September 14, 2011

Gwyneth Paltrow

Gwyneth Paltrow

Ever since Oscar-winner Gwyneth Paltrow started her website Goop.com to let people know about all the expensive stuff she owns, many have wanted to see her portray, say, a corpse who gets the top of her skull sawed off by coroners trying to figure out what brain-rotting disease killed her. And Gwyneth, I’m happy to say, is terrific as Patient Zero in Contagion, which is being marketed as a vast thriller about a global viral epidemic. I definitely got my money’s worth from the Paltrow head-hacking scene.

The first half, in which several of Contagion’s eight Oscar nominees (Paltrow, Matt Damon, Kate Winslet, Marion Cotillard, Jude Law, Laurence Fishburne, John Hawkes, and Elliott Gould) drop dead from a new southeast Chinese germ transmitted merely by contact, is almost as creepy as promised. You’ll want to watch Contagion through a couple of eyeholes in a large upside-down plastic garbage bag. Granted, that doesn’t sound comfortable, but the alternative is touching things that thousands of other moviegoers have touched.

Should you want to go see Steven Soderbergh’s Contagion? Hard to say. It’s informative enough that Cameron Diaz’s Bad Teacher could reasonably justify showing the DVD to her middle-school biology class while she napped away a hangover.
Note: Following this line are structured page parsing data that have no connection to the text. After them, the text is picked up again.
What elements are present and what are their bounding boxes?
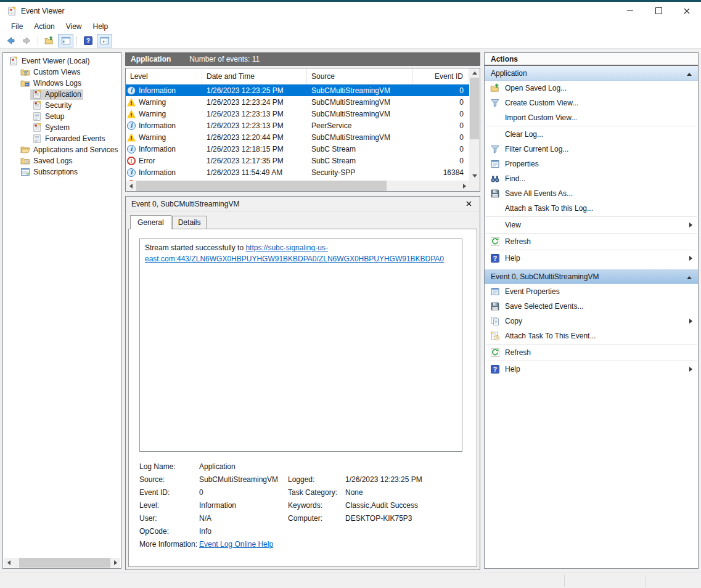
tree-item-security[interactable]: Security <box>4 100 120 111</box>
collapse-icon[interactable] <box>687 272 692 281</box>
table-row[interactable]: Warning1/26/2023 12:20:44 PMSubCMultiStr… <box>126 131 469 143</box>
field-value-link[interactable]: Event Log Online Help <box>199 540 288 549</box>
menu-view[interactable]: View <box>60 21 88 32</box>
field-label: Task Category: <box>288 488 345 497</box>
actions-section-event-0-subcmultistreamingvm[interactable]: Event 0, SubCMultiStreamingVM <box>485 269 698 284</box>
scroll-down-icon[interactable] <box>469 171 480 181</box>
action-create-custom-view[interactable]: Create Custom View... <box>485 96 698 110</box>
help-icon <box>490 253 500 263</box>
column-header-level[interactable]: Level <box>126 68 202 84</box>
event-id-cell: 0 <box>413 145 469 153</box>
level-text: Warning <box>139 98 166 107</box>
action-label: Refresh <box>505 237 531 246</box>
events-vertical-scrollbar[interactable] <box>469 68 480 181</box>
action-help[interactable]: Help <box>485 251 698 266</box>
action-event-properties[interactable]: Event Properties <box>485 284 698 299</box>
tree-item-inner: Subscriptions <box>18 167 80 178</box>
tree-item-subscriptions[interactable]: Subscriptions <box>4 166 120 178</box>
tree-item-forwarded-events[interactable]: Forwarded Events <box>4 133 120 144</box>
tab-general[interactable]: General <box>130 215 171 229</box>
field-value: 1/26/2023 12:23:25 PM <box>345 475 465 484</box>
tree-item-inner: Setup <box>30 112 66 122</box>
menu-help[interactable]: Help <box>88 21 114 32</box>
close-button[interactable] <box>673 2 701 20</box>
icon-spacer <box>490 113 500 123</box>
open-saved-log-button[interactable] <box>41 34 57 47</box>
table-row[interactable]: Warning1/26/2023 12:23:13 PMSubCMultiStr… <box>126 108 469 120</box>
console-tree-panel: Event Viewer (Local)Custom ViewsWindows … <box>2 52 121 569</box>
log-event-icon <box>32 100 42 110</box>
action-save-all-events-as[interactable]: Save All Events As... <box>485 186 698 201</box>
tree-item-setup[interactable]: Setup <box>4 111 120 122</box>
arrow-right-icon <box>689 223 692 227</box>
actions-section-application[interactable]: Application <box>485 66 698 81</box>
window-controls <box>616 2 701 20</box>
close-icon <box>684 8 690 14</box>
forward-button[interactable] <box>19 34 35 47</box>
icon-spacer <box>490 220 500 230</box>
action-clear-log[interactable]: Clear Log... <box>485 127 698 142</box>
action-view[interactable]: View <box>485 218 698 232</box>
maximize-button[interactable] <box>644 2 673 20</box>
scroll-thumb[interactable] <box>136 181 387 191</box>
column-header-event-id[interactable]: Event ID <box>413 68 469 84</box>
log-header-bar: Application Number of events: 11 <box>125 52 480 66</box>
show-action-pane-button[interactable] <box>97 34 112 47</box>
detail-close-button[interactable] <box>463 198 474 210</box>
table-row[interactable]: Information1/26/2023 12:18:15 PMSubC Str… <box>126 143 469 155</box>
help-button[interactable] <box>80 34 96 47</box>
tab-details[interactable]: Details <box>172 216 207 229</box>
action-import-custom-view[interactable]: Import Custom View... <box>485 110 698 125</box>
action-filter-current-log[interactable]: Filter Current Log... <box>485 142 698 157</box>
scroll-up-icon[interactable] <box>469 68 480 78</box>
table-row[interactable]: Information1/26/2023 11:54:49 AMSecurity… <box>126 166 469 178</box>
action-refresh[interactable]: Refresh <box>485 234 698 249</box>
field-value: 0 <box>199 488 288 497</box>
table-row[interactable]: Error1/26/2023 12:17:35 PMSubC Stream0 <box>126 155 469 166</box>
tree-item-windows-logs[interactable]: Windows Logs <box>4 78 120 89</box>
scroll-left-icon[interactable] <box>126 181 136 191</box>
action-find[interactable]: Find... <box>485 171 698 186</box>
field-label: Source: <box>139 475 199 484</box>
events-horizontal-scrollbar[interactable] <box>126 181 469 191</box>
scroll-thumb[interactable] <box>19 558 110 568</box>
tree-item-saved-logs[interactable]: Saved Logs <box>4 155 120 166</box>
table-row[interactable]: Information1/26/2023 12:23:13 PMPeerServ… <box>126 120 469 131</box>
action-properties[interactable]: Properties <box>485 157 698 171</box>
tree-item-custom-views[interactable]: Custom Views <box>4 67 120 78</box>
menu-action[interactable]: Action <box>28 21 60 32</box>
field-label: Computer: <box>288 514 345 523</box>
tree-item-system[interactable]: System <box>4 122 120 133</box>
back-button[interactable] <box>2 34 18 47</box>
field-row: User:N/AComputer:DESKTOP-KIK75P3 <box>139 512 465 525</box>
scroll-left-icon[interactable] <box>4 558 14 568</box>
collapse-icon[interactable] <box>687 69 692 78</box>
table-row[interactable]: Information1/26/2023 12:23:25 PMSubCMult… <box>126 84 469 96</box>
scroll-right-icon[interactable] <box>459 181 469 191</box>
level-text: Information <box>139 86 176 95</box>
action-attach-task-to-this-event[interactable]: Attach Task To This Event... <box>485 329 698 343</box>
show-console-tree-button[interactable] <box>58 34 73 47</box>
minimize-button[interactable] <box>616 2 644 20</box>
scroll-right-icon[interactable] <box>110 558 120 568</box>
tree-item-applications-and-services-logs[interactable]: Applications and Services Logs <box>4 144 120 155</box>
menu-file[interactable]: File <box>6 21 28 32</box>
table-row[interactable]: Warning1/26/2023 12:23:24 PMSubCMultiStr… <box>126 96 469 108</box>
tree-horizontal-scrollbar[interactable] <box>4 558 120 568</box>
tree-item-inner: Windows Logs <box>18 78 83 89</box>
action-open-saved-log[interactable]: Open Saved Log... <box>485 81 698 96</box>
column-header-date-and-time[interactable]: Date and Time <box>202 68 307 84</box>
tree-item-application[interactable]: Application <box>4 89 120 100</box>
datetime-cell: 1/26/2023 12:18:15 PM <box>202 145 307 153</box>
action-refresh[interactable]: Refresh <box>485 345 698 360</box>
tree-item-label: Event Viewer (Local) <box>22 57 90 65</box>
action-attach-a-task-to-this-log[interactable]: Attach a Task To this Log... <box>485 201 698 216</box>
maximize-icon <box>655 7 662 14</box>
action-copy[interactable]: Copy <box>485 314 698 329</box>
tree-item-event-viewer-local[interactable]: Event Viewer (Local) <box>4 55 120 67</box>
column-header-source[interactable]: Source <box>307 68 413 84</box>
action-save-selected-events[interactable]: Save Selected Events... <box>485 299 698 314</box>
action-help[interactable]: Help <box>485 362 698 377</box>
tree-item-label: Saved Logs <box>33 157 72 165</box>
scroll-thumb[interactable] <box>470 78 479 139</box>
“You’ll want to watch Contagion through a couple of eyeholes in a large upside-down plastic garbage bag.”

The only sensationalized scientific aspect is that it leaves out the good news that lethal germs rapidly evolve (usually) to be milder because there’s no Darwinian profit in killing one’s host. Dead men don’t cough. (The main exceptions are diseases spread by insects, such as malaria.) The horrendous Spanish flu of 1918 evolved malevolently perhaps because the sickest soldiers, rather than stay home alone as ill civilians do, were instead packed on trains to huge military hospitals.
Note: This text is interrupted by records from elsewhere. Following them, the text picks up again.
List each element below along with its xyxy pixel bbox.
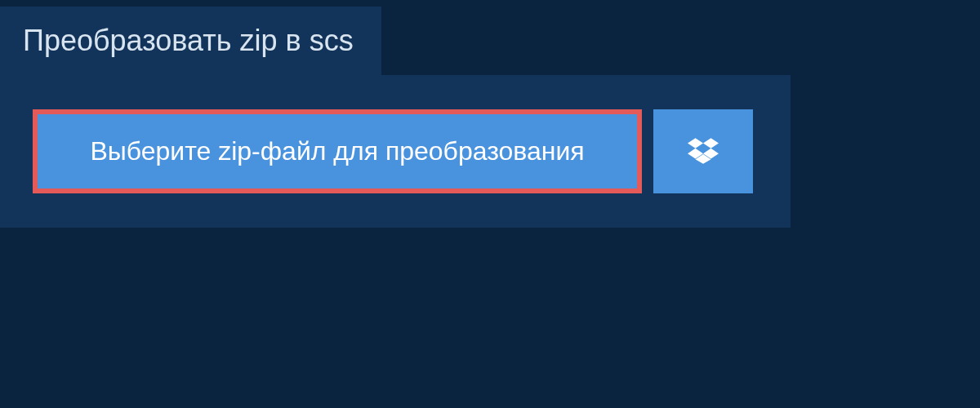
tab-convert[interactable]: Преобразовать zip в scs: [0, 7, 381, 75]
tab-label: Преобразовать zip в scs: [23, 24, 354, 57]
select-file-label: Выберите zip-файл для преобразования: [90, 137, 584, 166]
button-row: Выберите zip-файл для преобразования: [33, 109, 758, 193]
tab-bar: Преобразовать zip в scs: [0, 0, 980, 75]
upload-panel: Выберите zip-файл для преобразования: [0, 75, 791, 228]
select-file-button[interactable]: Выберите zip-файл для преобразования: [33, 109, 642, 193]
dropbox-icon: [688, 135, 719, 166]
dropbox-button[interactable]: [653, 109, 753, 193]
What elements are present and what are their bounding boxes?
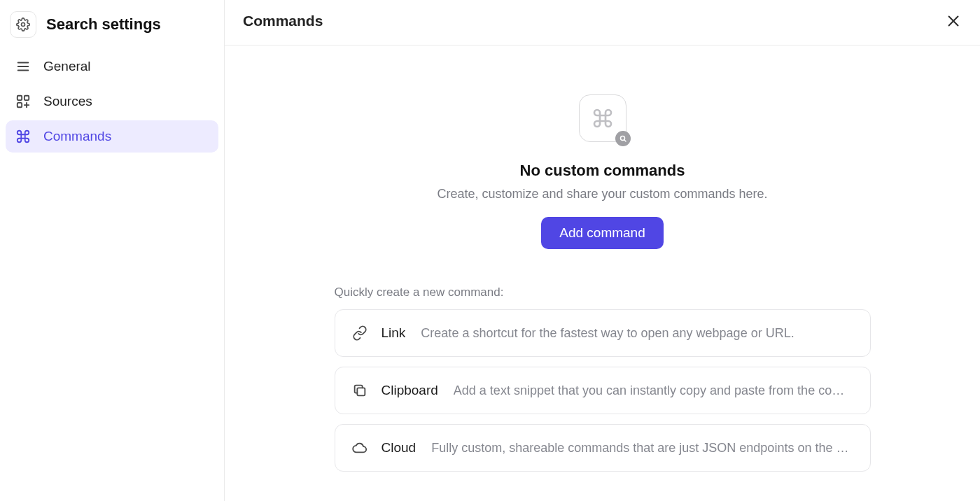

Indeed, Contagion is so hyper-responsible that the bad guy is an alternative-medicine blogger played by Law. (You can tell he’s evil because he has crooked English teeth.) Contagion’s political message is: When somebody tells you, “I’m from the government and I’m here to help,” trust him.
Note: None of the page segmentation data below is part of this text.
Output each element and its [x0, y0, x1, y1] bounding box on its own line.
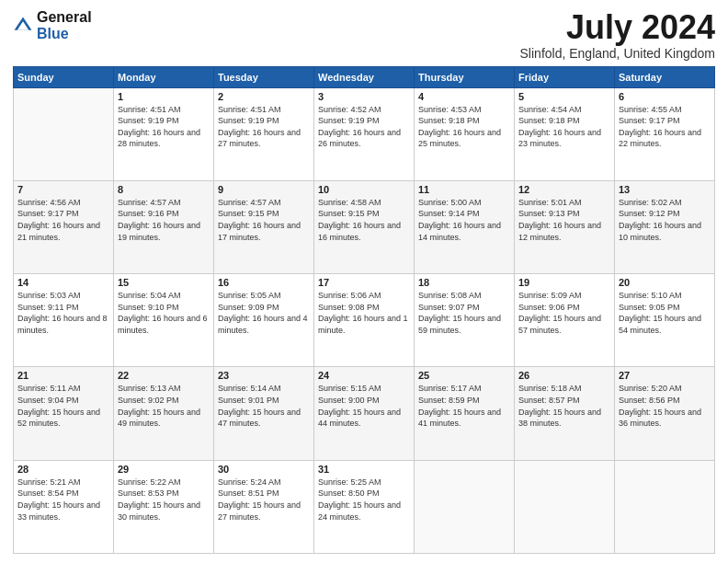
weekday-header: Monday — [114, 66, 214, 87]
calendar-cell: 31Sunrise: 5:25 AMSunset: 8:50 PMDayligh… — [314, 460, 415, 553]
calendar-cell: 9Sunrise: 4:57 AMSunset: 9:15 PMDaylight… — [214, 180, 314, 273]
day-info: Sunrise: 5:24 AMSunset: 8:51 PMDaylight:… — [218, 477, 310, 523]
calendar-cell — [415, 460, 515, 553]
calendar-cell: 27Sunrise: 5:20 AMSunset: 8:56 PMDayligh… — [615, 367, 715, 460]
day-info: Sunrise: 5:17 AMSunset: 8:59 PMDaylight:… — [418, 383, 510, 429]
day-number: 14 — [17, 277, 109, 288]
day-info: Sunrise: 5:01 AMSunset: 9:13 PMDaylight:… — [518, 197, 610, 243]
weekday-header: Thursday — [415, 66, 515, 87]
calendar-cell: 13Sunrise: 5:02 AMSunset: 9:12 PMDayligh… — [615, 180, 715, 273]
title-block: July 2024 Slinfold, England, United King… — [520, 9, 715, 61]
day-number: 22 — [118, 370, 210, 381]
calendar-cell: 30Sunrise: 5:24 AMSunset: 8:51 PMDayligh… — [214, 460, 314, 553]
day-number: 25 — [418, 370, 510, 381]
calendar-page: General Blue July 2024 Slinfold, England… — [0, 0, 728, 563]
calendar-cell — [515, 460, 615, 553]
day-number: 23 — [218, 370, 310, 381]
calendar-cell: 3Sunrise: 4:52 AMSunset: 9:19 PMDaylight… — [314, 87, 415, 180]
calendar-cell: 2Sunrise: 4:51 AMSunset: 9:19 PMDaylight… — [214, 87, 314, 180]
calendar-cell: 8Sunrise: 4:57 AMSunset: 9:16 PMDaylight… — [114, 180, 214, 273]
calendar-cell: 22Sunrise: 5:13 AMSunset: 9:02 PMDayligh… — [114, 367, 214, 460]
calendar-cell: 29Sunrise: 5:22 AMSunset: 8:53 PMDayligh… — [114, 460, 214, 553]
day-info: Sunrise: 4:54 AMSunset: 9:18 PMDaylight:… — [518, 104, 610, 150]
day-number: 15 — [118, 277, 210, 288]
day-info: Sunrise: 4:53 AMSunset: 9:18 PMDaylight:… — [418, 104, 510, 150]
calendar-cell: 21Sunrise: 5:11 AMSunset: 9:04 PMDayligh… — [14, 367, 114, 460]
weekday-header: Tuesday — [214, 66, 314, 87]
day-info: Sunrise: 5:25 AMSunset: 8:50 PMDaylight:… — [318, 477, 410, 523]
calendar-body: 1Sunrise: 4:51 AMSunset: 9:19 PMDaylight… — [14, 87, 715, 553]
day-number: 2 — [218, 91, 310, 102]
calendar-header-row: SundayMondayTuesdayWednesdayThursdayFrid… — [14, 66, 715, 87]
day-info: Sunrise: 5:20 AMSunset: 8:56 PMDaylight:… — [619, 383, 711, 429]
calendar-cell: 15Sunrise: 5:04 AMSunset: 9:10 PMDayligh… — [114, 274, 214, 367]
page-header: General Blue July 2024 Slinfold, England… — [13, 9, 715, 61]
day-info: Sunrise: 5:10 AMSunset: 9:05 PMDaylight:… — [619, 290, 711, 336]
calendar-cell: 14Sunrise: 5:03 AMSunset: 9:11 PMDayligh… — [14, 274, 114, 367]
weekday-header: Wednesday — [314, 66, 415, 87]
day-number: 28 — [17, 464, 109, 475]
calendar-cell: 12Sunrise: 5:01 AMSunset: 9:13 PMDayligh… — [515, 180, 615, 273]
day-number: 10 — [318, 184, 410, 195]
day-number: 1 — [118, 91, 210, 102]
calendar-cell — [14, 87, 114, 180]
calendar-week-row: 21Sunrise: 5:11 AMSunset: 9:04 PMDayligh… — [14, 367, 715, 460]
day-number: 30 — [218, 464, 310, 475]
logo-text: General Blue — [37, 9, 92, 41]
day-number: 9 — [218, 184, 310, 195]
day-info: Sunrise: 5:15 AMSunset: 9:00 PMDaylight:… — [318, 383, 410, 429]
location: Slinfold, England, United Kingdom — [520, 46, 715, 61]
logo-icon — [13, 16, 33, 36]
calendar-cell: 5Sunrise: 4:54 AMSunset: 9:18 PMDaylight… — [515, 87, 615, 180]
weekday-header: Saturday — [615, 66, 715, 87]
day-info: Sunrise: 4:57 AMSunset: 9:15 PMDaylight:… — [218, 197, 310, 243]
day-info: Sunrise: 4:58 AMSunset: 9:15 PMDaylight:… — [318, 197, 410, 243]
day-info: Sunrise: 5:21 AMSunset: 8:54 PMDaylight:… — [17, 477, 109, 523]
calendar-week-row: 7Sunrise: 4:56 AMSunset: 9:17 PMDaylight… — [14, 180, 715, 273]
day-info: Sunrise: 5:18 AMSunset: 8:57 PMDaylight:… — [518, 383, 610, 429]
day-number: 8 — [118, 184, 210, 195]
day-number: 16 — [218, 277, 310, 288]
day-number: 6 — [619, 91, 711, 102]
calendar-cell: 25Sunrise: 5:17 AMSunset: 8:59 PMDayligh… — [415, 367, 515, 460]
day-number: 19 — [518, 277, 610, 288]
calendar-cell: 1Sunrise: 4:51 AMSunset: 9:19 PMDaylight… — [114, 87, 214, 180]
day-number: 18 — [418, 277, 510, 288]
day-number: 5 — [518, 91, 610, 102]
logo-general: General — [37, 9, 92, 26]
calendar-week-row: 28Sunrise: 5:21 AMSunset: 8:54 PMDayligh… — [14, 460, 715, 553]
day-info: Sunrise: 5:11 AMSunset: 9:04 PMDaylight:… — [17, 383, 109, 429]
calendar-cell: 4Sunrise: 4:53 AMSunset: 9:18 PMDaylight… — [415, 87, 515, 180]
calendar-cell — [615, 460, 715, 553]
calendar-cell: 26Sunrise: 5:18 AMSunset: 8:57 PMDayligh… — [515, 367, 615, 460]
day-info: Sunrise: 5:22 AMSunset: 8:53 PMDaylight:… — [118, 477, 210, 523]
day-info: Sunrise: 5:04 AMSunset: 9:10 PMDaylight:… — [118, 290, 210, 336]
day-number: 21 — [17, 370, 109, 381]
day-info: Sunrise: 4:51 AMSunset: 9:19 PMDaylight:… — [218, 104, 310, 150]
calendar-cell: 11Sunrise: 5:00 AMSunset: 9:14 PMDayligh… — [415, 180, 515, 273]
weekday-header: Friday — [515, 66, 615, 87]
day-number: 17 — [318, 277, 410, 288]
calendar-cell: 6Sunrise: 4:55 AMSunset: 9:17 PMDaylight… — [615, 87, 715, 180]
calendar-cell: 18Sunrise: 5:08 AMSunset: 9:07 PMDayligh… — [415, 274, 515, 367]
calendar-cell: 23Sunrise: 5:14 AMSunset: 9:01 PMDayligh… — [214, 367, 314, 460]
day-number: 26 — [518, 370, 610, 381]
day-info: Sunrise: 5:08 AMSunset: 9:07 PMDaylight:… — [418, 290, 510, 336]
calendar-cell: 17Sunrise: 5:06 AMSunset: 9:08 PMDayligh… — [314, 274, 415, 367]
day-info: Sunrise: 5:05 AMSunset: 9:09 PMDaylight:… — [218, 290, 310, 336]
day-number: 3 — [318, 91, 410, 102]
day-number: 31 — [318, 464, 410, 475]
day-number: 20 — [619, 277, 711, 288]
day-info: Sunrise: 5:13 AMSunset: 9:02 PMDaylight:… — [118, 383, 210, 429]
day-number: 13 — [619, 184, 711, 195]
day-number: 27 — [619, 370, 711, 381]
calendar-week-row: 14Sunrise: 5:03 AMSunset: 9:11 PMDayligh… — [14, 274, 715, 367]
logo: General Blue — [13, 9, 92, 41]
day-info: Sunrise: 4:52 AMSunset: 9:19 PMDaylight:… — [318, 104, 410, 150]
calendar-week-row: 1Sunrise: 4:51 AMSunset: 9:19 PMDaylight… — [14, 87, 715, 180]
calendar-cell: 24Sunrise: 5:15 AMSunset: 9:00 PMDayligh… — [314, 367, 415, 460]
day-info: Sunrise: 5:02 AMSunset: 9:12 PMDaylight:… — [619, 197, 711, 243]
month-title: July 2024 — [520, 9, 715, 46]
day-number: 24 — [318, 370, 410, 381]
calendar-table: SundayMondayTuesdayWednesdayThursdayFrid… — [13, 66, 715, 554]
Critics are raving about how Soderbergh and screenwriter Larry Z. Burns dispense with all those timeworn Hollywood tricks such as action, suspense, plot, emotion, and characters you care about. Who needs all that?

Soderbergh evidently does, because after Paltrow’s autopsy, momentum dissipates as Contagion is revealed to be a half-vast non-thriller. Overall, Contagion isn’t bad, but in the same amount of time you could watch an episode of House M.D. and a NOVA documentary about bird flu and be more entertained and enlightened.